In the response, each entry below should appear again exactly as given.

● ● ●

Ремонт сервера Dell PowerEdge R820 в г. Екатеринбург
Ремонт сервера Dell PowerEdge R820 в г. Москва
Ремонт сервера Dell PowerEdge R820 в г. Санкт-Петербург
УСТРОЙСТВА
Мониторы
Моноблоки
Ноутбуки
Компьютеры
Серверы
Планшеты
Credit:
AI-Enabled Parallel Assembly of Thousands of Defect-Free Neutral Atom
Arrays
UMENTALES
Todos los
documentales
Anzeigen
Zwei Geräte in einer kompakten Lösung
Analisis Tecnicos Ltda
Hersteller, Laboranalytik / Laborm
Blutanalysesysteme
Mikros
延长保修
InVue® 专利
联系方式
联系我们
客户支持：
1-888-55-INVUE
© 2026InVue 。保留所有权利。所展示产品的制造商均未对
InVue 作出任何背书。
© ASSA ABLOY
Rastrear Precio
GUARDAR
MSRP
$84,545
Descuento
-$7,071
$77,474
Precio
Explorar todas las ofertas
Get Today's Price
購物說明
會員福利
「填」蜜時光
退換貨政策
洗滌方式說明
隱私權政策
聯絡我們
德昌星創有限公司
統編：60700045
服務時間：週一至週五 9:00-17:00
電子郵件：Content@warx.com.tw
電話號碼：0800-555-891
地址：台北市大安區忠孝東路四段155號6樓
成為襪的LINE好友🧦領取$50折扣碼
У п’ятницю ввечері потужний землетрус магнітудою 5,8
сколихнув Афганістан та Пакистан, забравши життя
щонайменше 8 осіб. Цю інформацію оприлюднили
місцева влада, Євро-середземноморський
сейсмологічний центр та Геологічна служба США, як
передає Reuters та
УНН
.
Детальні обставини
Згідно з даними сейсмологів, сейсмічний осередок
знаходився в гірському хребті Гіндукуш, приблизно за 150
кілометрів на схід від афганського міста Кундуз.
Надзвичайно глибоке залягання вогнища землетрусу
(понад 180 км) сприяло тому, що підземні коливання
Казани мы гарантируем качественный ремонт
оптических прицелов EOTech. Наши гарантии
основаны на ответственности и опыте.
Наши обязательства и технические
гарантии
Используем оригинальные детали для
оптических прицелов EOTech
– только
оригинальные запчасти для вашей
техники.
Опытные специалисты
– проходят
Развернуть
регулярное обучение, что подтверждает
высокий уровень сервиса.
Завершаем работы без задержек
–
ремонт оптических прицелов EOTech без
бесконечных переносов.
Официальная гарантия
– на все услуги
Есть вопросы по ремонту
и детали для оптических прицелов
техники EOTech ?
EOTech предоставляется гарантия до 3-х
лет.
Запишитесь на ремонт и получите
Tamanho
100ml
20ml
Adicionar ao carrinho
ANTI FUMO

● ● ●

## THE COMPLETED TASK
Ремонт сервера Dell PowerEdge R820 в г. Екатеринбург
Ремонт сервера Dell PowerEdge R820 в г. Москва
Ремонт сервера Dell PowerEdge R820 в г. Санкт-Петербург
УСТРОЙСТВА
Мониторы
Моноблоки
Ноутбуки
Компьютеры
Серверы
Планшеты
Credit:
AI-Enabled Parallel Assembly of Thousands of Defect-Free Neutral Atom
Arrays
UMENTALES
Todos los
documentales
Anzeigen
Zwei Geräte in einer kompakten Lösung
Analisis Tecnicos Ltda
Hersteller, Laboranalytik / Laborm
Blutanalysesysteme
Mikros
延长保修
InVue® 专利
联系方式
联系我们
客户支持：
1-888-55-INVUE
© 2026InVue 。保留所有权利。所展示产品的制造商均未对
InVue 作出任何背书。
© ASSA ABLOY
Rastrear Precio
GUARDAR
MSRP
$84,545
Descuento
-$7,071
$77,474
Precio
Explorar todas las ofertas
Get Today's Price
購物說明
會員福利
「填」蜜時光
退換貨政策
洗滌方式說明
隱私權政策
聯絡我們
德昌星創有限公司
統編：60700045
服務時間：週一至週五 9:00-17:00
電子郵件：Content@warx.com.tw
電話號碼：0800-555-891
地址：台北市大安區忠孝東路四段155號6樓
成為襪的LINE好友🧦領取$50折扣碼
У п’ятницю ввечері потужний землетрус магнітудою 5,8
сколихнув Афганістан та Пакистан, забравши життя
щонайменше 8 осіб. Цю інформацію оприлюднили
місцева влада, Євро-середземноморський
сейсмологічний центр та Геологічна служба США, як
передає Reuters та
УНН
.
Детальні обставини
Згідно з даними сейсмологів, сейсмічний осередок
знаходився в гірському хребті Гіндукуш, приблизно за 150
кілометрів на схід від афганського міста Кундуз.
Надзвичайно глибоке залягання вогнища землетрусу
(понад 180 км) сприяло тому, що підземні коливання
Казани мы гарантируем качественный ремонт
оптических прицелов EOTech. Наши гарантии
основаны на ответственности и опыте.
Наши обязательства и технические
гарантии
Используем оригинальные детали для
оптических прицелов EOTech
– только
оригинальные запчасти для вашей
техники.
Опытные специалисты
– проходят
Развернуть
регулярное обучение, что подтверждает
высокий уровень сервиса.
Завершаем работы без задержек
–
ремонт оптических прицелов EOTech без
бесконечных переносов.
Официальная гарантия
– на все услуги
Есть вопросы по ремонту
и детали для оптических прицелов
техники EOTech ?
EOTech предоставляется гарантия до 3-х
лет.
Запишитесь на ремонт и получите
Tamanho
100ml
20ml
Adicionar ao carrinho
ANTI FUMO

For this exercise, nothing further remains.